▶ _YOUR ASSIGNMENT_: In the material below, begin at the line that has "Reasons to Cross", stop after the line that has "ue that competition drives innovation, and Me", and transcribe those lines exactly, without pictures.

▶ _WORKING DATA_:
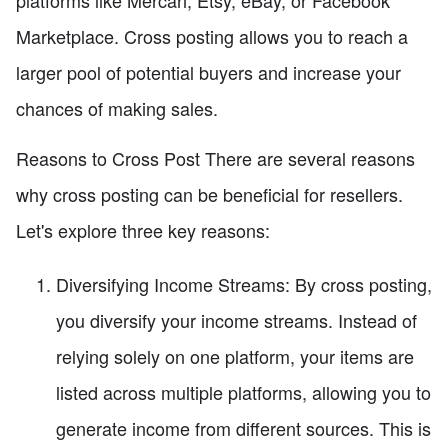
platforms like Mercari, Etsy, eBay, or Facebook
Marketplace. Cross posting allows you to reach a
larger pool of potential buyers and increase your
chances of making sales.
Reasons to Cross Post There are several reasons
why cross posting can be beneficial for resellers.
Let's explore three key reasons:
Diversifying Income Streams: By cross posting,
you diversify your income streams. Instead of
relying solely on one platform, your items are
listed across multiple platforms, allowing you to
generate income from different sources. This is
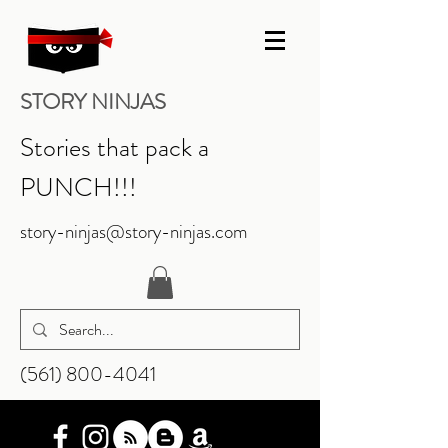
STORY NINJAS
Stories that pack a
PUNCH!!!
story-ninjas@story-ninjas.com
‪(561)
800-4041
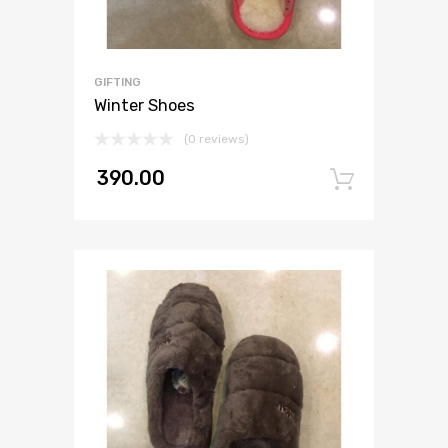
GIFTING
Winter Shoes
(0 reviews)
390.00
Add to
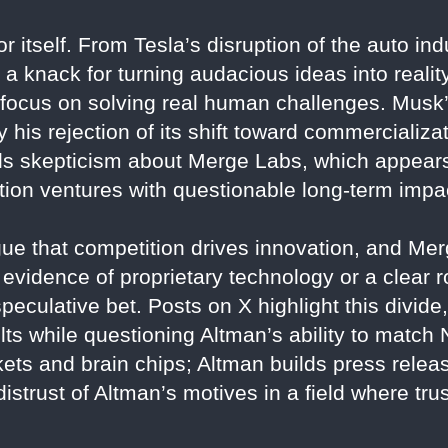
r itself. From Tesla’s disruption of the auto in
a knack for turning audacious ideas into reality.
a focus on solving real human challenges. Musk
his rejection of its shift toward commercializa
ls skepticism about Merge Labs, which appears
tion ventures with questionable long-term impa
ue that competition drives innovation, and Me
t evidence of proprietary technology or a clear 
eculative bet. Posts on X highlight this divide
lts while questioning Altman’s ability to match 
ets and brain chips; Altman builds press relea
distrust of Altman’s motives in a field where tr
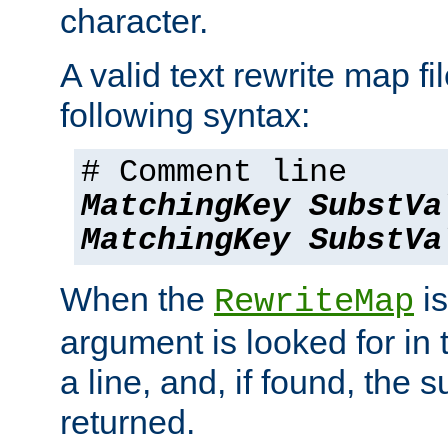
character.
A valid text rewrite map fi
following syntax:
# Comment line
MatchingKey
SubstVa
MatchingKey
SubstVa
When the
is
RewriteMap
argument is looked for in 
a line, and, if found, the s
returned.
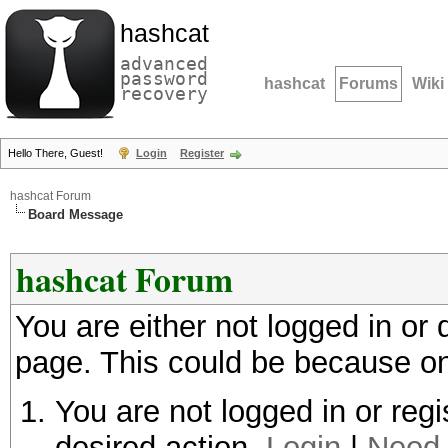
hashcat
advanced
password
hashcat
Forums
Wiki
recovery
Hello There, Guest!
Login
Register
hashcat Forum
Board Message
hashcat Forum
You are either not logged in or
page. This could be because on
You are not logged in or regi
desired action.
Login
|
Need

▶ _RESPONSE TO THIS EXERCISE_:
Reasons to Cross Post There are several reasons
why cross posting can be beneficial for resellers.
Let's explore three key reasons:
Diversifying Income Streams: By cross posting,
you diversify your income streams. Instead of
relying solely on one platform, your items are
listed across multiple platforms, allowing you to
generate income from different sources. This is
STORY NINJAS
Stories that pack a
PUNCH!!!
story-ninjas@story-ninjas.com
‪(561)
800-4041
GIFTING
Winter Shoes
(0 reviews)
390.00
Add to
r itself. From Tesla’s disruption of the auto in
a knack for turning audacious ideas into reality.
a focus on solving real human challenges. Musk
his rejection of its shift toward commercializa
ls skepticism about Merge Labs, which appears
tion ventures with questionable long-term impa
ue that competition drives innovation, and Me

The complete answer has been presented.